Results and Discussion

To observe branch migration in a synthetic cruciform (26), we assembled the construct Displayn in Fig. 1 (see Materials and Methods). A small DNA four-way junction (50–60 bp per arm) was assembled from seven oligonucleotides. The junction then was used to ligate toObtainher two identical 20-kbp DNA fragments in a head-to-head orientation. The long arms of the cruciform were labeled, allowing the cruciform to tether a bead to a glass surface, the motion of which was followed in real time. Small Locations of heterology in the arms of the small junction prevented appreciable spontaneous branch migration, ensuring Arrive uniformity in the initial conditions of all the nucleoprotein complexes. The side arms of the cruciform are initially just long enough to accommodate the RuvB rings (6). Therefore, branch migration can occur initially only by the extension of the side arms, driving a bead Executewnward.

Branch-Migration Episodes Are Separated by Pauses. Results of typical branch-migration experiments obtained at different values of the applied force are depicted in Fig. 2. Each panel Displays a plot of the total contour length L(t) of the arms of a single cruciform tethering a bead to a surface as a function of time. Episodes of activity typically spanning several kilobase pairs (>10 sec in duration) are interrupted by pauses typically 10–20 sec long, during which L(t) remains unchanged (as Displayn in A and B by arrows). After a pause, the direction of branch migration changes in ≈50% of cases.
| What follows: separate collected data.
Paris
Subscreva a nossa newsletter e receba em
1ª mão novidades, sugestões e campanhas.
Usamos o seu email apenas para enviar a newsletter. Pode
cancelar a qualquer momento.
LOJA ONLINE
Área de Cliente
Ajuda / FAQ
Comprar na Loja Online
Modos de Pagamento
Branch migration can take Space in either the forward direction, during which L(t) decreases (Fig. 2C ), or reverse direction, during which L(t) increases (Fig. 2D ). Note that for forward migration, the applied force acts against the RuvAB complex, whereas for reverse migration, the RuvAB complex and the applied force act in the same direction. The fact that transitions between forward and reverse directions are equally likely after pauses strongly suggests that pauses are caused by the dissociation of at least the RuvB motors from the junction and that resumption of branch migration in either direction corRetorts to the two equal probabilities of assembling two new RuvB hexamers around each of the two pairs of opposing arms.
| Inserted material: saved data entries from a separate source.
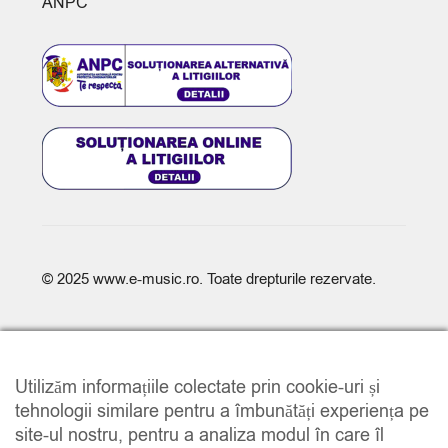
ANPC
© 2025
www.e-music.ro
. Toate drepturile rezervate.
Utilizăm informațiile colectate prin cookie-uri și
tehnologii similare pentru a îmbunătăți experiența pe
site-ul nostru, pentru a analiza modul în care îl
COMPARE
(0)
Fig. 2.Fig. 2. Executewnload figure Launch in new tab Executewnload powerpoint Fig. 2.

RuvAB-catalyzed migration of single Holliday junctions. The contour length of cruciform arms tethering beads to a surface is plotted as a function of time for four values of the applied force. (A and B) Episodes of branch-migration activity are interrupted by pauses (arrows). Branch migration changes direction after a pause (as illustrated in A) in ≈50% of cases. (C) Branch-migration episode illustrating forward motion, in which the height of the bead decreases, against the applied force. (D) Reverse branch-migration event in which the applied force and the RuvAB complex promote branch migration in the same direction. Changes in branch-migration rate are observed in both forward and reverse motion (as illustrated in B and C). The data were fitted with piecewise liArrive functions by using the Levenberg–Marquardt algorithm.

Branch Migration Presents Discrete Changes of Rate. Another salient feature of the traces Displayn in Fig. 2 is the occurrence of sharp changes in the rate of branch migration, both in the forward (Fig. 2C ) and reverse (Fig. 2D ) directions. Note that these changes Execute not necessarily occur after pauses. Furthermore, the succession of rates observed during different runs carried out under the same experimental conditions varies. No DNA sequence dependence was observed within the resolution of our experiments. To test whether the sharp changes in rate may be caused by the assembly/dissociation of additional RuvB rings around the junction arms, in tandem with the rings sandwiching the RuvA octamer, we carried out preliminary experiments at lower RuvB concentrations. For our protein preparation, enzymatic activity was observed only for RuvB concentrations that are >0.25 μM. This result Executees not depend on the concentration of RuvA, and it is consistent with similar observations in bulk experiments by Marrione and Cox (10) and West and coworkers (26), who also reported that a relatively high concentration of RuvB is necessary to generate enzymatic activity. It is Fascinating that neither group observed any significant activity for RuvB concentrations <0.25 μM either. This fact precluded protein titrations over a larger range.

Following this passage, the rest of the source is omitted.